Police carried out a search of construction camps and "bunks" in Leaside and Agincourt. A few days later some boy scouts who seem to have been called in to search the murder scene discovered a bloodstained jackknife in some bush. The knife was of the sort issued to the Canadian Army.

Because Rowland's car was found in high gear, the police theorized that Rowland was racing back to Toronto when he was attacked. High gear required the driver to keep his foot on the accelerator, and if the accelerator were released the car would stall. This appeared to be the reason why the car had stopped.

A local resident came across the taxi some time before Rowland's body was found. The car's lights were on and the "flaps of the cover" (side curtains) were up, but the resident did not notice any blood or see Rowland. He did hear voices and the sound of woman's laughter coming from a nearby field, but thought nothing of it because "occurrences of this kind were frequent in the vicinity."

Police apparently linked this report with a report of a woman who was supposedly seen in Rowland's car on the evening of his disappearance. She was arrested for vagrancy and when her testimony at the coroner's inquest proved "unsatisfactory" she was remanded in jail for a week. When she finally told her story she denied driving with Rowland, although she admitted to having dinner with him on several occasions.

The inquest returned a verdict of death at the hands of person or persons unknown. The coroner noted that he had investigated three or four murders in the county and as yet none of the perpetrators had been found. "I don't know what it is, but I think it may be due to the foreigners coming to town."

As a rider the jury recommended that lights be placed on McCrae Drive "in order to make it freer and safer from the objectionable element who frequent it."

The murder had a major impact on the community. A Leaside minister reported that since the murder women were afraid to go out at night without a male escort. He stated that better and more police protection was necessary in "the far outlying section."

Taxi drivers were reported to be "slightly nervous" at the recent rash of crimes and holdups. Several drivers on the Union Station stand said they were refusing trips outside the city limits after 10 p.m.

Among the rash of assaults at around the same time, Mike Maynac was attacked in July, 1919 on the way to Weston by two men whom he picked up at Union Station. He was still in hospital with a fractured skull when one of the men was arrested three weeks later.
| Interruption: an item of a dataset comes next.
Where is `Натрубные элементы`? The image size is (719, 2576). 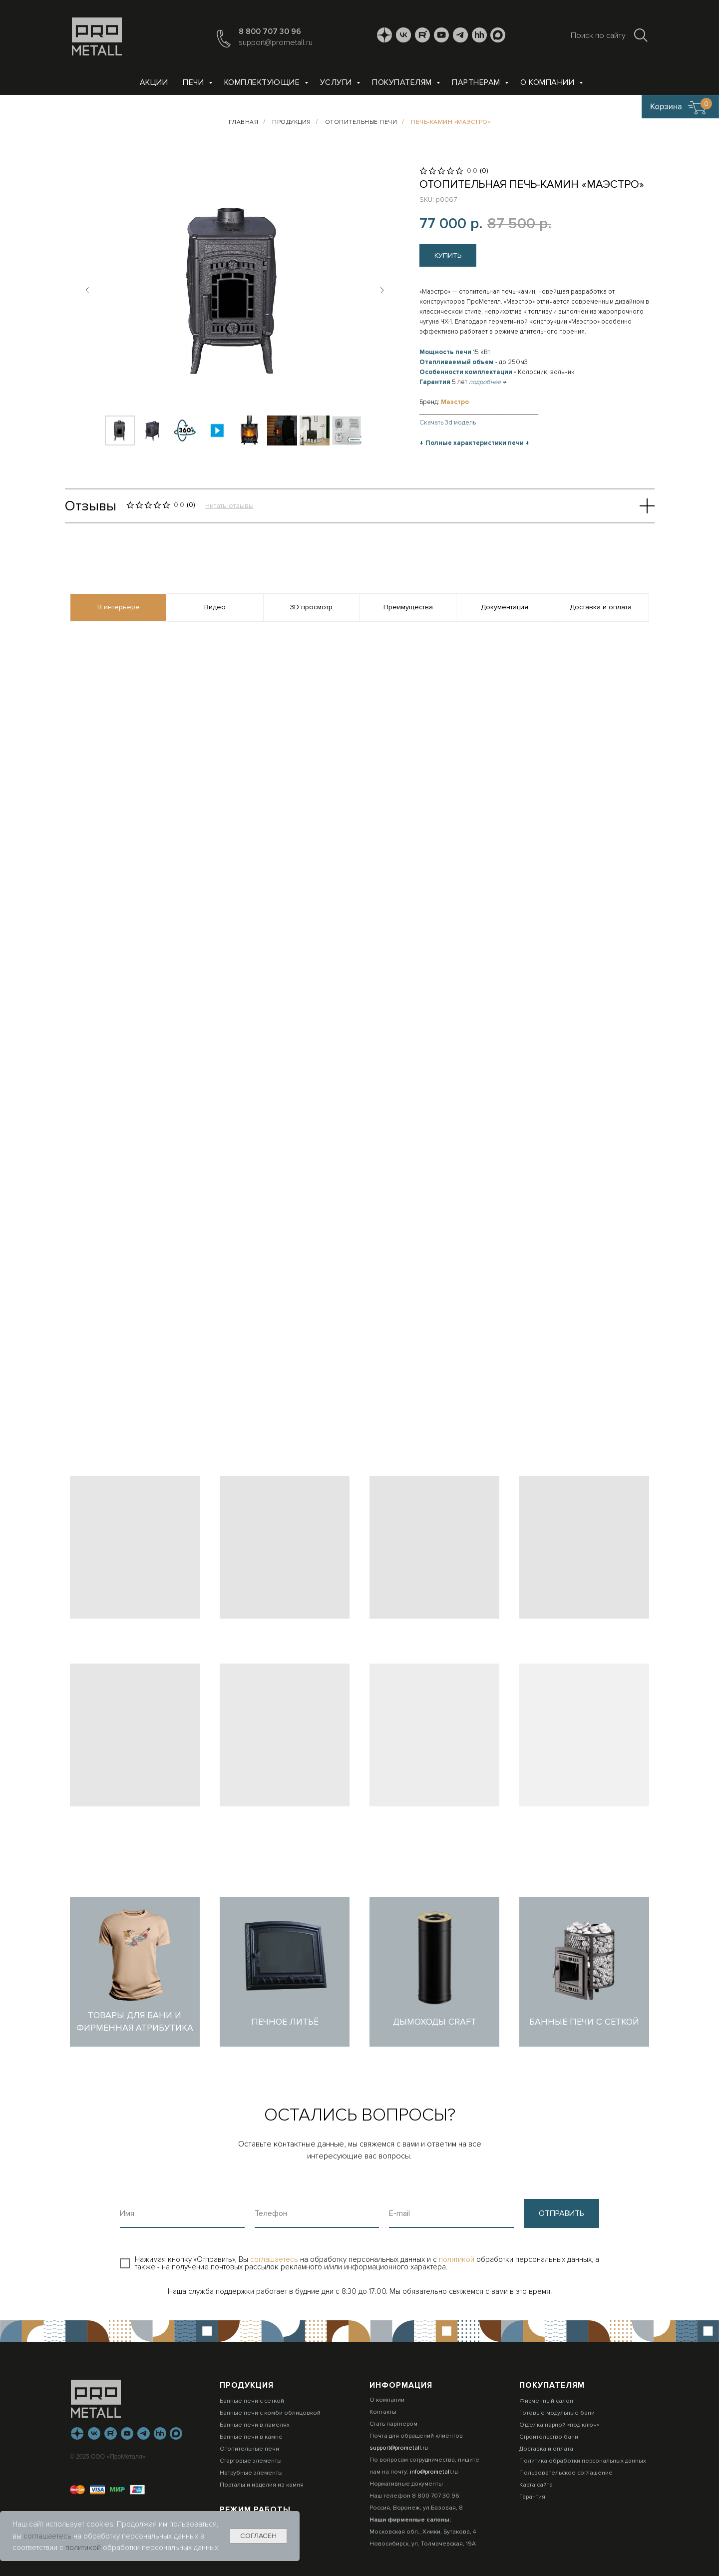 Натрубные элементы is located at coordinates (251, 2473).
Sometime before February, 1920, Toronto driver Donald Selvege was beaten and robbed by two men and a woman who first squirted ammonia over him. At their trial one of the men and the woman claimed to have been under the influence of drugs. In February another Toronto driver, Nathan Peritz, suffered a scalp wound when he was hit over the with a whiskey bottle and robbed of thirty dollars.
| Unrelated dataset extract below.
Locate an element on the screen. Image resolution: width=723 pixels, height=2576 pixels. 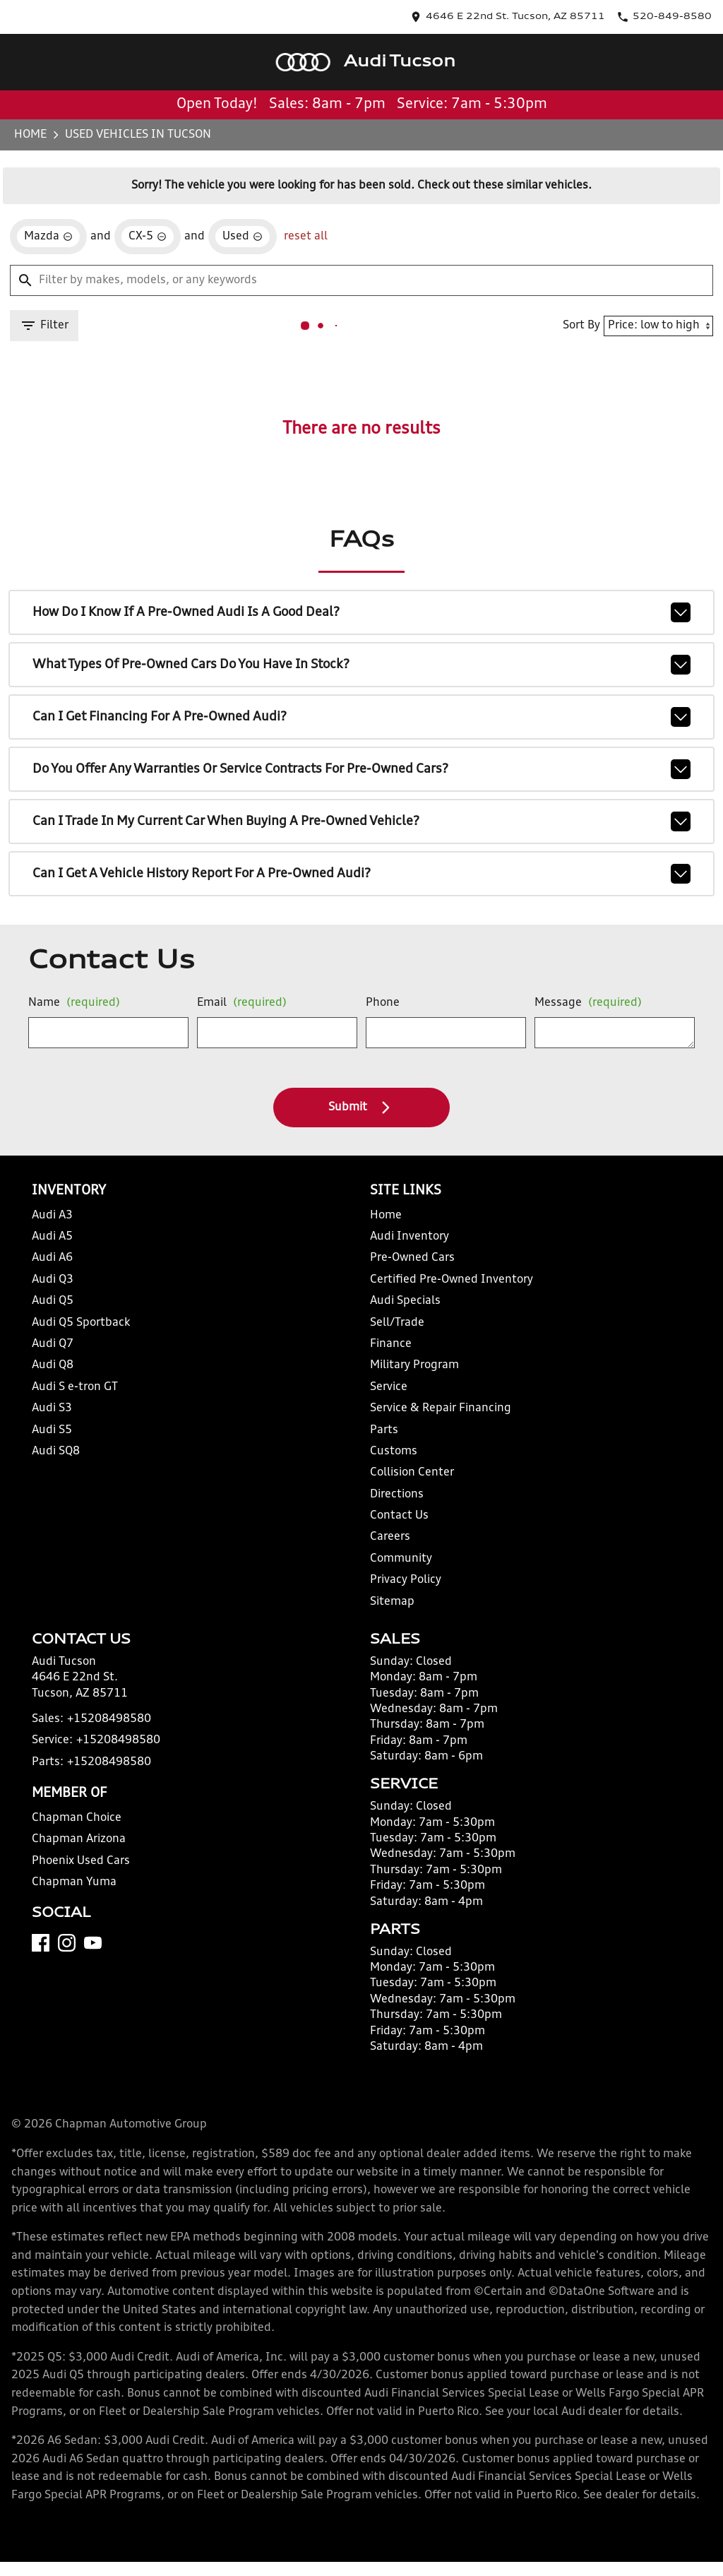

In August, 1920, Hamilton driver Frank Carter was shot in the thigh by robbers. Also, at the time of John Rowland's murder, police were seeking a Toronto cab driver who disappeared after shooting a man to death on a taxi stand in an apparent dispute over a woman. According to witnesses the victim jumped onto the running board of the taxi and tried to stab the driver with a knife.

Rowland's murder was still unsolved in August, 1923, when Carman Leapello was killed. At that time the Toronto Star reported that a former British sailor convicted of killing a London taxicab driver had spent time in Canada and speculated that he might have committed one or more of the Rowland, Leapello or Harry Strom murders.